Former Maryland Gov. Martin O’Malley, who ran for the presidential nomination in 2016 and is considering another bid, said the DNC must learn from the mistakes of the last time.
Otherwise, he said, the 2020 debates will be a “bizarre cross between the Jerry Springer Show and the old celebrity game show ’Hollywood Squares.’”
Mr. O’Malley said both parties in 2016 caved to an “infotainment” model of debates, rewarding some candidates with more attention because they made for good TV rather than because they contributed to substantive discussions.
“It is not only about the schedule; it is also about the format,” he said. “The party needs to have some semblance of equal time when it comes to these debates and if we have so many candidates that we have to have two different debates, then so be it.”
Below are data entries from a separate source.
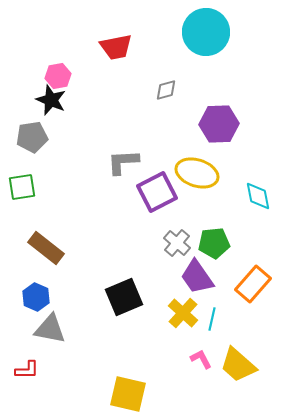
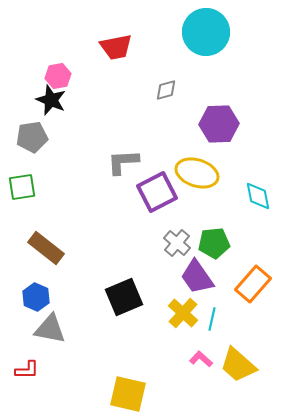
pink L-shape: rotated 20 degrees counterclockwise
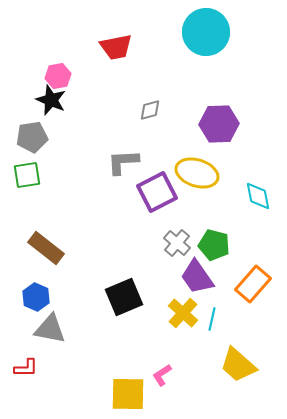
gray diamond: moved 16 px left, 20 px down
green square: moved 5 px right, 12 px up
green pentagon: moved 2 px down; rotated 20 degrees clockwise
pink L-shape: moved 39 px left, 16 px down; rotated 75 degrees counterclockwise
red L-shape: moved 1 px left, 2 px up
yellow square: rotated 12 degrees counterclockwise
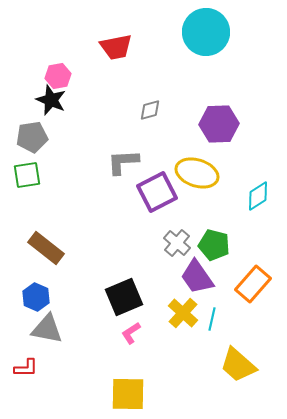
cyan diamond: rotated 68 degrees clockwise
gray triangle: moved 3 px left
pink L-shape: moved 31 px left, 42 px up
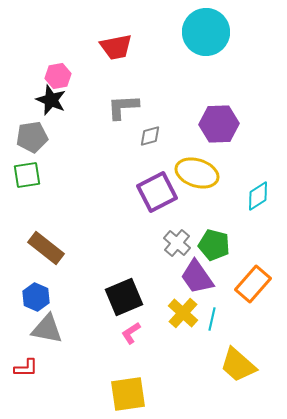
gray diamond: moved 26 px down
gray L-shape: moved 55 px up
yellow square: rotated 9 degrees counterclockwise
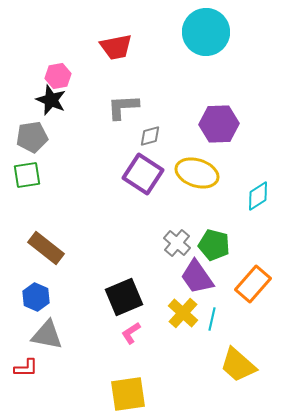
purple square: moved 14 px left, 18 px up; rotated 30 degrees counterclockwise
gray triangle: moved 6 px down
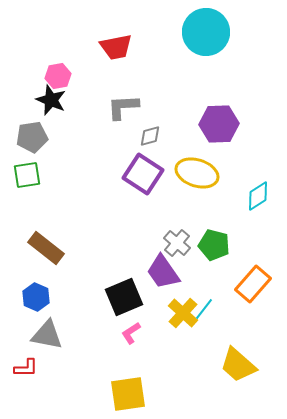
purple trapezoid: moved 34 px left, 5 px up
cyan line: moved 8 px left, 10 px up; rotated 25 degrees clockwise
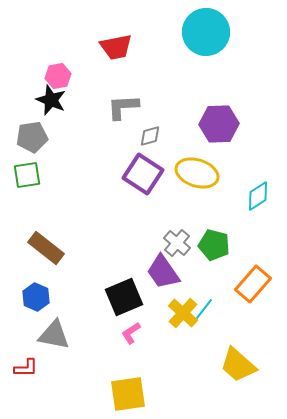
gray triangle: moved 7 px right
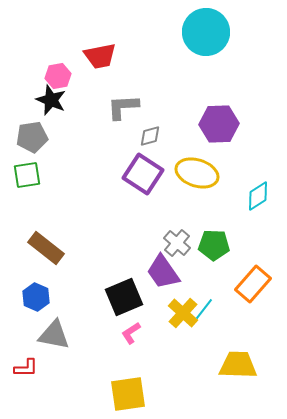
red trapezoid: moved 16 px left, 9 px down
green pentagon: rotated 12 degrees counterclockwise
yellow trapezoid: rotated 141 degrees clockwise
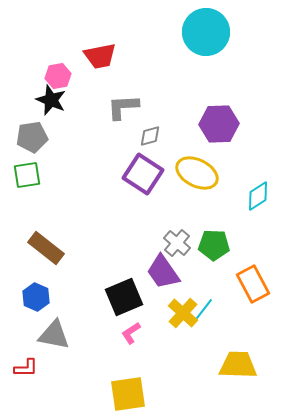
yellow ellipse: rotated 9 degrees clockwise
orange rectangle: rotated 69 degrees counterclockwise
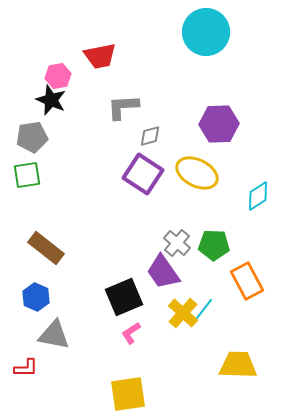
orange rectangle: moved 6 px left, 3 px up
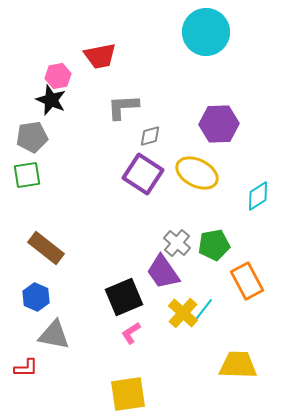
green pentagon: rotated 12 degrees counterclockwise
Mr. O’Malley suggested that the candidates be broken up into three tiers: “billionaires, celebrities and public servants.”
Mr. Perez has kept close wraps on the debate details that he is hashing out with a handful of party operatives, including Mary Beth Cahill, who managed John F. Kerry’s presidential campaign in 2004.
He has indicated there would be more debates than 2016, when the Democratic contenders faced off nine times. He also said he is inclined to avoid the main card-undercard format that Republicans relied on to juggle 17 candidates.
“When I ran for DNC chair, I said one of the things we are going to do to rebuild trust is to make sure that we set out a primary debate calendar long in advance of who we know will be in the race,” Mr. Perez said at a recent breakfast sponsored by The Christian Science Monitor. “Our job is to make sure that everybody gets a fair shake, and the process is fair — fair in fact and fair in perception.”
Democrats appear to have a nearly limitless — and high-powered — field shaping up, with a former vice president, a former first lady and secretary of state, a former attorney general, a former national security adviser, at least eight senators, a handful of members of the House, sitting and ex-governors and the odd billionaire or two eyeing runs.
“I want to make sure that everybody feels their candidate got a fair shake because what we have to ensure coming out of the convention is that we have a wind at our back, we have unity and we have excitement,” Mr. Perez told reporters.
That didn’t happen in the 2016 race, when the party was run by Rep, Debbie Wasserman Schultz of Florida.
Mr. O’Malley and others complained that the vast majority of debate questions were directed at Hillary Clinton and Sen. Bernard Sanders, and the debates were penciled in at odd times — falling on weekends, outside of prime time and at the same time as major sporting events.
“The debates last time where a bit of a fraud,” Mr. O’Malley said. “It was almost as if the Democratic Party didn’t want people to see our debates.”
Dave O’Brien, a DNC member from Massachusetts, said the party should strive for a process that is fair but avoids a political circus rewarding candidates with the biggest mouths saying the most controversial things to grab the limelight.
“The fear I have is the debates are going to be whoever puts out the red meat is going to be the traction for that week, but I am afraid that is not how someone is going to win long term,” he said.
When it comes to debates, he said, “you cannot please everybody.”